15 thoughts on “Stop Me If You’ve Lived This Before…

  1. Wow! That is very intense… and I have the same fear as Sister. I simply will not wear a turtleneck or anything of the sort. My mother used to try to force me when I was a child, but I adamantly refused.

  2. I was hoping to get more feedback on my past lives. I can relate in that, I think I know of a few, but I’m never certain with myself. There are bizaar fears and traits I have- and I think they stem from past lives. There is a whole lot of random stuff that relates to that and my Interior… and it’s challenging to work with sometimes. I think there can be peace in learning about your past lives- in that you can make peace with what has happened then.

    Interesting to read :)

    • I’ve always, since I was a kid, wanted to know what my past lives were. (So, I guess I’ve believed in reincarnation for longer than I give myself credit.) I always thought it was so neat to hear the stories about the kids who tell their parents where and how they died and stuff.

      It is definitely challenging, though, to try and work on issues from a past life without knowing the background of that particular issue…

  3. Past lives are a pool of experiences and knowledge, one which can teach us many lessons and make us better understand ourselves.

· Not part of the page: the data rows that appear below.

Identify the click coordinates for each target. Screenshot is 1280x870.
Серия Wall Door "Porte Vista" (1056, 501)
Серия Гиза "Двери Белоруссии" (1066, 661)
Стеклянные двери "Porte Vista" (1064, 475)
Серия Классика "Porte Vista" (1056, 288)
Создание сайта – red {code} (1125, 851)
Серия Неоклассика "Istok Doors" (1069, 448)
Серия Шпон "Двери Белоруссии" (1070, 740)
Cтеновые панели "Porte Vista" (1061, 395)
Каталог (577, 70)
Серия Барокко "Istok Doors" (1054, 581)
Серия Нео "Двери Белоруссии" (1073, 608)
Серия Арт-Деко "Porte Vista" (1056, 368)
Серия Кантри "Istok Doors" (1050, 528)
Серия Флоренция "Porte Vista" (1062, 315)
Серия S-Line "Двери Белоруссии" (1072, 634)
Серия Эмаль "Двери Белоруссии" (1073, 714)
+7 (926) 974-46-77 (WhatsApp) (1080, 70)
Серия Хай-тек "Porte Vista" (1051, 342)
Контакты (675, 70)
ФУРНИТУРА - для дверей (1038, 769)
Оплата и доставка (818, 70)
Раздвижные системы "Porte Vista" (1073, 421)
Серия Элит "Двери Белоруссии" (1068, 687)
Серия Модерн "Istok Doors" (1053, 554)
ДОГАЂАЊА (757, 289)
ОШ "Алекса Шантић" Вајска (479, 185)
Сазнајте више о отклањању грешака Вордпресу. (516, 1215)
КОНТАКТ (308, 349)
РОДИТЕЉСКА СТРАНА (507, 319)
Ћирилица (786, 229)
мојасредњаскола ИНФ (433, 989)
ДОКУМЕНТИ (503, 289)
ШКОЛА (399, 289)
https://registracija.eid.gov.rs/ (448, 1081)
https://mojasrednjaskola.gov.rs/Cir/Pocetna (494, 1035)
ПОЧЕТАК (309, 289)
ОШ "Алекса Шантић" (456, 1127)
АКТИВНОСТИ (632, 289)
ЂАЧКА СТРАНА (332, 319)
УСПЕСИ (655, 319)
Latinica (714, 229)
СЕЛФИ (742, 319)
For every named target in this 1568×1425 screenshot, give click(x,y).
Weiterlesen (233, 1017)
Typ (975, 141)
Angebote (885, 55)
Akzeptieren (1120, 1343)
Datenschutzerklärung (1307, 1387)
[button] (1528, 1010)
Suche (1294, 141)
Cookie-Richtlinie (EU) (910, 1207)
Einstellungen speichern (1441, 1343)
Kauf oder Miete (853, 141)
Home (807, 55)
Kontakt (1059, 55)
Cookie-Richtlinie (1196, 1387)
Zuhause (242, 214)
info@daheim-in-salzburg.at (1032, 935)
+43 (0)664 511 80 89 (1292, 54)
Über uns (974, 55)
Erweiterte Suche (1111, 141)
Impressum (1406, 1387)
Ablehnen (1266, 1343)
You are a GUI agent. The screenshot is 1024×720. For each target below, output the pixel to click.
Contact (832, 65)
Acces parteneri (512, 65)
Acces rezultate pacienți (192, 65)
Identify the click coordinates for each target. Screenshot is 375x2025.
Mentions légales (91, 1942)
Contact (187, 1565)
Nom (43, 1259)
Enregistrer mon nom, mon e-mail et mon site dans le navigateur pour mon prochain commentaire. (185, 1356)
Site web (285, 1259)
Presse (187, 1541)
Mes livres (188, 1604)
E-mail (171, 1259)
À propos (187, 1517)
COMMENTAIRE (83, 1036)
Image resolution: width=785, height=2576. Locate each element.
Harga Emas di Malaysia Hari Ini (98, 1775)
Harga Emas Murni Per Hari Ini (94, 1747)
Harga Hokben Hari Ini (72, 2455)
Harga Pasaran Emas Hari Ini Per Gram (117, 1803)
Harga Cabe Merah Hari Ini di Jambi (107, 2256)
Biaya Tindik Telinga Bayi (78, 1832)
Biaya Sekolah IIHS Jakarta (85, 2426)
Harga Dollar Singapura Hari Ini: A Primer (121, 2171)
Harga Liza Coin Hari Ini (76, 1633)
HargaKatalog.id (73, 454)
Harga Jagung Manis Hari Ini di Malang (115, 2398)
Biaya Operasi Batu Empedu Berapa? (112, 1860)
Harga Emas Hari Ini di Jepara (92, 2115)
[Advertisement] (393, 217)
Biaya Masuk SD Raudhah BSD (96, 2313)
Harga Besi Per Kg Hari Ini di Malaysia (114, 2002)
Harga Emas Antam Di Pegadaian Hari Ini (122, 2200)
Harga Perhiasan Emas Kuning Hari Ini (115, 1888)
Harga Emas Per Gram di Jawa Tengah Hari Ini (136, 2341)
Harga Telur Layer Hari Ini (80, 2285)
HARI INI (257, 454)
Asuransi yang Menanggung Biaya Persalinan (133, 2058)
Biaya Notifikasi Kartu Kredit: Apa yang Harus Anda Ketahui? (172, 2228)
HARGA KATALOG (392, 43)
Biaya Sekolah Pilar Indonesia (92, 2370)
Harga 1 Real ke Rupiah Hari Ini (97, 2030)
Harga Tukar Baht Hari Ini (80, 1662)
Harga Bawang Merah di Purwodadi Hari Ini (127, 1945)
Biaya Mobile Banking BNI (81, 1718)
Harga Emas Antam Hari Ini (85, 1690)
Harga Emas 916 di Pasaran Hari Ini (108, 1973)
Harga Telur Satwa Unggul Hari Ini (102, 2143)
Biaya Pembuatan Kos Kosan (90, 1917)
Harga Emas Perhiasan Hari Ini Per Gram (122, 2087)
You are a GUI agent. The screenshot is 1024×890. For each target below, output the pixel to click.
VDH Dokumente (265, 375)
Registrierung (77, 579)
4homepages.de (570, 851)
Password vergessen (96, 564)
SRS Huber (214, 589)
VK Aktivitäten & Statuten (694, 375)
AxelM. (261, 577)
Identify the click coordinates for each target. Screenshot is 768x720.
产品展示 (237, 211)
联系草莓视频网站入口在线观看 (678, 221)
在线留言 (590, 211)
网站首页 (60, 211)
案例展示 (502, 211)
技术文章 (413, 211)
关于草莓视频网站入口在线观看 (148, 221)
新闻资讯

I’ve had many of my impulses, thoughts, likes, dislikes etc. which had no logical foundation or explanation in my present life experience explained when I dug deeper into past lives. It all made sense. It’s like recovering bits of yourself really, in a way it’s a procession of completion sort to speak. And it can help be at peace with yourself!

  4. I really want past lives to exist, I even think I may have had some of my own but the silly logical part of my brain keeps trying to make me think it’s some sort of genetic memory implanted in us a birth. How boring would that be? On the irrational fears thing: I hate birds, even stuffed ones in museums terrify me. I also can’t go near industrial revolution/Victorian era machinery or slums. My OH took me to the Black Country Living Museum here in the UK once and I freaked out.

    Senneferet
    http://senneferetssanctuary.blogspot.co.uk/

    • Sometimes, it’s just absolutely the hardest thing to kick the logical and rational out of your head long enough to let the mystical and unknown in. I totally understand that.

  5. I also know several people with the irrational neck fear. One of them confirmed it was from a past hanging, too.

    I also have several fears I’ve traced back to things. (Fears of hospitals, doctors and asylums) But my lives were fucking terrible, so that makes some sense. Eeesh.